A new documentary about Oz ska legends, STRANGE TENANTS debuts this month. Director FIONA COCHRANE tells PARIS POMPOR about it.
In 1979, Specials keyboardist Jerry Dammers started his British 2 Tone label, building a following on the backs of an enthusiastic new generation whose introduction to Jamaican music was often largely fuelled by UK licensing labels like Trojan. Some of its followers had connections to punk, a movement that had adopted reggae early on and eventually evolved beyond the stranglehold of three-chord rock dirges, into post-punk and new wave. Developing side by side, the proximity to punk and post-punk lent English ska some of it rebellious edginess.

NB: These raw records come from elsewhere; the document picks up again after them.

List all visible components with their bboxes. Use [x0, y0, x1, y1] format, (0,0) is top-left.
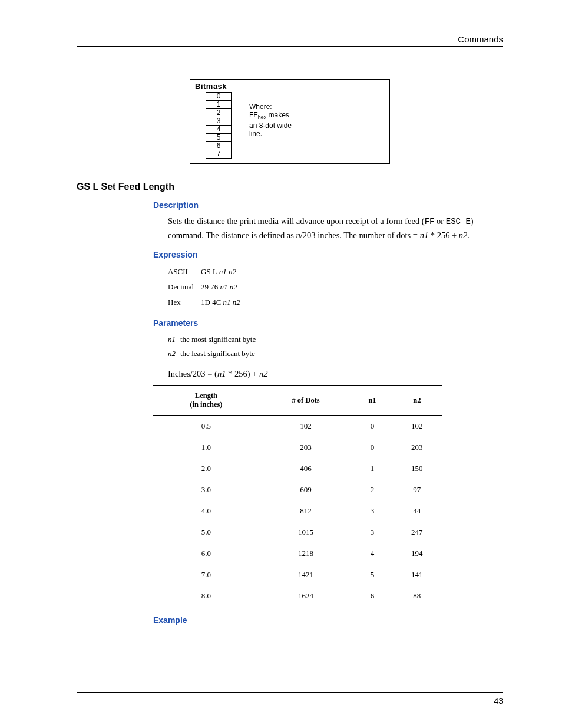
bitmask-figure: Bitmask 0 1 2 3 4 5 6 7 Where: FFhex mak…: [190, 79, 390, 164]
table-cell: 141: [392, 564, 442, 585]
table-row: 7.014215141: [153, 564, 442, 585]
table-cell: 406: [259, 458, 352, 479]
table-cell: 1: [352, 458, 392, 479]
table-cell: 1624: [259, 585, 352, 607]
table-cell: 203: [392, 437, 442, 458]
table-cell: 5: [352, 564, 392, 585]
description-heading: Description: [153, 200, 503, 210]
table-cell: 247: [392, 522, 442, 543]
table-cell: 150: [392, 458, 442, 479]
expr-ascii-label: ASCII: [168, 264, 201, 279]
table-cell: 4: [352, 543, 392, 564]
expr-hex-value: 1D 4C n1 n2: [201, 295, 247, 310]
table-cell: 812: [259, 500, 352, 522]
example-heading: Example: [153, 615, 503, 625]
bitmask-cell: 2: [206, 109, 232, 117]
table-cell: 88: [392, 585, 442, 607]
expr-ascii-value: GS L n1 n2: [201, 264, 247, 279]
parameters-heading: Parameters: [153, 318, 503, 328]
bitmask-title: Bitmask: [195, 82, 385, 91]
expr-decimal-label: Decimal: [168, 279, 201, 295]
table-cell: 194: [392, 543, 442, 564]
page: Commands Bitmask 0 1 2 3 4 5 6 7 Where: …: [0, 0, 562, 728]
table-cell: 4.0: [153, 500, 259, 522]
param-n1-term: n1: [168, 332, 180, 347]
table-row: 1.02030203: [153, 437, 442, 458]
bitmask-table: 0 1 2 3 4 5 6 7: [206, 92, 232, 159]
table-cell: 609: [259, 479, 352, 500]
length-table: Length (in inches) # of Dots n1 n2 0.510…: [153, 385, 442, 607]
col-length: Length (in inches): [153, 386, 259, 416]
table-cell: 203: [259, 437, 352, 458]
bitmask-note: Where: FFhex makes an 8-dot wide line.: [249, 103, 292, 138]
table-cell: 1.0: [153, 437, 259, 458]
bitmask-cell: 1: [206, 101, 232, 109]
table-cell: 1218: [259, 543, 352, 564]
expression-table: ASCII GS L n1 n2 Decimal 29 76 n1 n2 Hex…: [168, 264, 247, 310]
table-cell: 6.0: [153, 543, 259, 564]
table-cell: 6: [352, 585, 392, 607]
param-n2-def: the least significant byte: [180, 347, 260, 361]
table-cell: 0: [352, 416, 392, 437]
table-row: 0.51020102: [153, 416, 442, 437]
expression-heading: Expression: [153, 250, 503, 259]
col-n1: n1: [352, 386, 392, 416]
table-row: 6.012184194: [153, 543, 442, 564]
command-title: GS L Set Feed Length: [77, 182, 503, 192]
parameters-table: n1 the most significant byte n2 the leas…: [168, 332, 260, 361]
expr-hex-label: Hex: [168, 295, 201, 310]
table-cell: 5.0: [153, 522, 259, 543]
table-cell: 7.0: [153, 564, 259, 585]
table-cell: 0: [352, 437, 392, 458]
table-cell: 8.0: [153, 585, 259, 607]
table-cell: 1421: [259, 564, 352, 585]
table-row: 3.0609297: [153, 479, 442, 500]
table-cell: 97: [392, 479, 442, 500]
table-row: 2.04061150: [153, 458, 442, 479]
table-row: 8.01624688: [153, 585, 442, 607]
col-dots: # of Dots: [259, 386, 352, 416]
table-cell: 1015: [259, 522, 352, 543]
table-cell: 3: [352, 522, 392, 543]
table-cell: 102: [392, 416, 442, 437]
header-section-label: Commands: [458, 34, 503, 44]
param-n1-def: the most significant byte: [180, 332, 260, 347]
bitmask-cell: 3: [206, 117, 232, 126]
page-number: 43: [494, 696, 503, 706]
bitmask-cell: 5: [206, 134, 232, 142]
bitmask-cell: 4: [206, 126, 232, 134]
footer-rule: [77, 692, 503, 693]
table-row: 4.0812344: [153, 500, 442, 522]
expr-decimal-value: 29 76 n1 n2: [201, 279, 247, 295]
table-cell: 102: [259, 416, 352, 437]
table-cell: 3.0: [153, 479, 259, 500]
header-rule: Commands: [77, 46, 503, 47]
content: Bitmask 0 1 2 3 4 5 6 7 Where: FFhex mak…: [77, 79, 503, 625]
col-n2: n2: [392, 386, 442, 416]
table-cell: 0.5: [153, 416, 259, 437]
description-text: Sets the distance the print media will a…: [168, 215, 503, 242]
table-cell: 3: [352, 500, 392, 522]
bitmask-cell: 7: [206, 150, 232, 159]
table-cell: 2: [352, 479, 392, 500]
table-cell: 44: [392, 500, 442, 522]
param-n2-term: n2: [168, 347, 180, 361]
table-cell: 2.0: [153, 458, 259, 479]
bitmask-cell: 0: [206, 93, 232, 101]
formula-text: Inches/203 = (n1 * 256) + n2: [168, 369, 503, 379]
bitmask-cell: 6: [206, 142, 232, 150]
table-row: 5.010153247: [153, 522, 442, 543]
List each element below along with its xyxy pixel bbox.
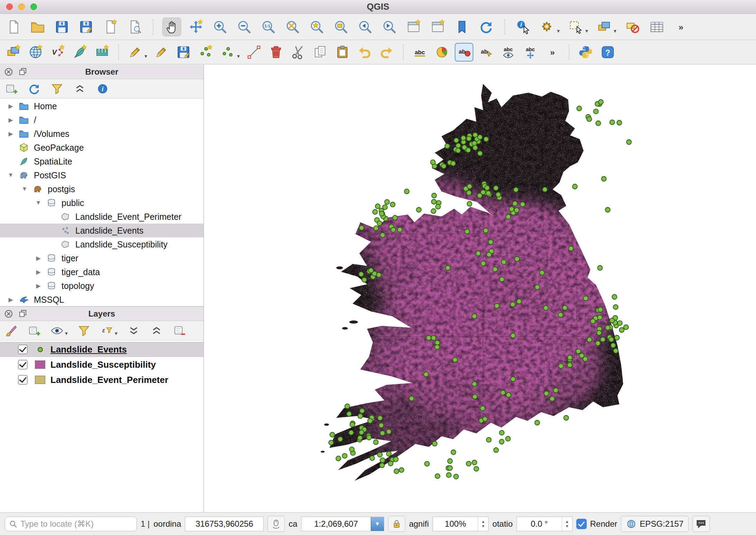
browser-item-home[interactable]: ▶Home: [0, 99, 204, 113]
new-print-layout-button[interactable]: [101, 18, 120, 36]
render-checkbox[interactable]: [576, 519, 587, 529]
layer-item-landslide-event-perimeter[interactable]: Landslide_Event_Perimeter: [0, 372, 204, 387]
pan-map-to-selection-button[interactable]: [187, 18, 205, 36]
minimize-window-button[interactable]: [18, 3, 25, 10]
manage-map-themes-button[interactable]: ▾: [49, 323, 65, 339]
browser-item-geopackage[interactable]: GeoPackage: [0, 141, 204, 154]
dropdown-arrow-icon[interactable]: ▾: [237, 53, 240, 59]
magnifier-spinbox[interactable]: 100% ▲▼: [433, 517, 489, 531]
refresh-map-button[interactable]: [477, 18, 495, 36]
show-layout-manager-button[interactable]: [125, 18, 144, 36]
new-map-view-button[interactable]: [404, 18, 423, 36]
layer-diagram-options-button[interactable]: [433, 43, 451, 62]
python-console-button[interactable]: [576, 43, 595, 62]
new-mesh-layer-button[interactable]: [93, 43, 111, 62]
zoom-last-button[interactable]: [356, 18, 375, 36]
remove-layer-button[interactable]: [171, 323, 187, 339]
vertex-tool-button[interactable]: [245, 43, 263, 62]
collapse-all-layers-button[interactable]: [149, 323, 164, 339]
dropdown-arrow-icon[interactable]: ▾: [585, 28, 588, 34]
layer-visibility-checkbox[interactable]: [18, 375, 28, 385]
highlight-pinned-labels-button[interactable]: ab: [455, 43, 473, 62]
expand-arrow-icon[interactable]: ▶: [32, 255, 45, 262]
expand-arrow-icon[interactable]: ▶: [4, 116, 17, 124]
expand-arrow-icon[interactable]: ▶: [32, 269, 45, 276]
save-project-as-button[interactable]: [77, 18, 95, 36]
dropdown-arrow-icon[interactable]: ▾: [115, 330, 117, 337]
float-panel-icon[interactable]: [18, 67, 28, 77]
zoom-to-selection-button[interactable]: [308, 18, 326, 36]
run-feature-action-button[interactable]: ▾: [538, 18, 557, 36]
redo-button[interactable]: [377, 43, 396, 62]
copy-features-button[interactable]: [311, 43, 330, 62]
float-panel-icon[interactable]: [18, 309, 28, 319]
new-spatialite-layer-button[interactable]: [70, 43, 89, 62]
delete-selected-button[interactable]: [267, 43, 285, 62]
move-label-button[interactable]: abc: [521, 43, 540, 62]
browser-item-volumes[interactable]: ▶/Volumes: [0, 127, 204, 141]
new-project-button[interactable]: [4, 18, 23, 36]
show-hide-labels-button[interactable]: abc: [499, 43, 518, 62]
paste-features-button[interactable]: [333, 43, 352, 62]
browser-item-[interactable]: ▶/: [0, 113, 204, 127]
dropdown-arrow-icon[interactable]: ▾: [614, 28, 616, 34]
zoom-out-button[interactable]: [235, 18, 254, 36]
layer-item-landslide-events[interactable]: Landslide_Events: [0, 342, 204, 357]
close-window-button[interactable]: [6, 3, 13, 10]
add-point-feature-button[interactable]: [196, 43, 215, 62]
zoom-to-layer-button[interactable]: [332, 18, 350, 36]
save-layer-edits-button[interactable]: [174, 43, 193, 62]
rotation-steppers[interactable]: ▲▼: [562, 517, 572, 531]
scale-dropdown-button[interactable]: ▼: [371, 517, 384, 531]
select-features-button[interactable]: ▾: [567, 18, 585, 36]
expand-arrow-icon[interactable]: ▼: [4, 172, 17, 179]
rotation-spinbox[interactable]: 0.0 ° ▲▼: [517, 517, 573, 531]
add-raster-layer-button[interactable]: [26, 43, 45, 62]
current-edits-button[interactable]: ▾: [126, 43, 144, 62]
expand-arrow-icon[interactable]: ▼: [32, 199, 45, 206]
toolbar-overflow-button[interactable]: »: [672, 18, 690, 36]
add-vector-layer-button[interactable]: V: [48, 43, 67, 62]
add-feature-menu-button[interactable]: ▾: [218, 43, 237, 62]
zoom-window-button[interactable]: [30, 3, 37, 10]
help-button[interactable]: ?: [598, 43, 617, 62]
browser-item-postgis[interactable]: ▼PostGIS: [0, 168, 204, 182]
browser-item-landslide-events[interactable]: Landslide_Events: [0, 224, 204, 237]
dropdown-arrow-icon[interactable]: ▾: [557, 28, 560, 34]
coordinate-input[interactable]: 316753,960256: [185, 517, 264, 531]
extents-toggle-button[interactable]: [267, 516, 285, 532]
zoom-next-button[interactable]: [380, 18, 399, 36]
browser-item-tiger-data[interactable]: ▶tiger_data: [0, 265, 204, 279]
collapse-all-browser-button[interactable]: [72, 81, 88, 97]
save-project-button[interactable]: [53, 18, 71, 36]
layer-visibility-checkbox[interactable]: [18, 345, 28, 354]
layer-visibility-checkbox[interactable]: [18, 360, 28, 369]
open-project-button[interactable]: [28, 18, 47, 36]
browser-properties-button[interactable]: i: [95, 81, 111, 97]
identify-features-button[interactable]: i: [514, 18, 533, 36]
expand-all-button[interactable]: [126, 323, 142, 339]
close-panel-icon[interactable]: [3, 309, 14, 319]
expand-arrow-icon[interactable]: ▶: [4, 103, 17, 110]
browser-item-landslide-event-perimeter[interactable]: Landslide_Event_Perimeter: [0, 210, 204, 224]
data-source-manager-button[interactable]: [4, 43, 23, 62]
zoom-full-button[interactable]: [283, 18, 302, 36]
show-spatial-bookmarks-button[interactable]: [453, 18, 471, 36]
browser-item-mssql[interactable]: ▶MSSQL: [0, 293, 204, 306]
pan-map-button[interactable]: [162, 18, 181, 36]
open-attribute-table-button[interactable]: [648, 18, 666, 36]
render-toggle[interactable]: Render: [576, 519, 617, 529]
crs-button[interactable]: EPSG:2157: [621, 516, 689, 532]
close-panel-icon[interactable]: [3, 67, 14, 77]
filter-browser-button[interactable]: [49, 81, 65, 97]
browser-item-postgis[interactable]: ▼postgis: [0, 182, 204, 196]
browser-item-landslide-susceptibility[interactable]: Landslide_Susceptibility: [0, 237, 204, 251]
browser-item-spatialite[interactable]: SpatiaLite: [0, 154, 204, 168]
browser-item-public[interactable]: ▼public: [0, 196, 204, 210]
expand-arrow-icon[interactable]: ▶: [4, 296, 17, 303]
undo-button[interactable]: [355, 43, 374, 62]
lock-scale-button[interactable]: [388, 516, 405, 532]
expand-arrow-icon[interactable]: ▶: [32, 282, 45, 290]
select-features-by-value-button[interactable]: ▾: [595, 18, 614, 36]
open-layer-styling-button[interactable]: [3, 323, 19, 339]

Known as “second wave ska”, Dammers and Co.’s anti-racist message in Thatcher-era London, was solidified in the label and movement’s simple motif of black and white checks. Lost on some converts in the movement’s far-flung outposts, the 2 Tone checkerboard also reflected the make-up of many of the bands’ members: Black and white on stage and mobilising together. Pre-internet, when British records and music magazines still arrived mostly on import (sometimes many months after their release) 2 Tone’s influence was still wide ranging. In less than two years after its birth, even Australia had its own ska scene, for which the most notable and possibly most socially conscious proponents, were working class trailblazers the Strange Tenants.
“For ska, the 2 Tone ska that emerged in the UK was more politically based than the original ska that started in Jamaica,“ reflects filmmaker Fiona Cochrane.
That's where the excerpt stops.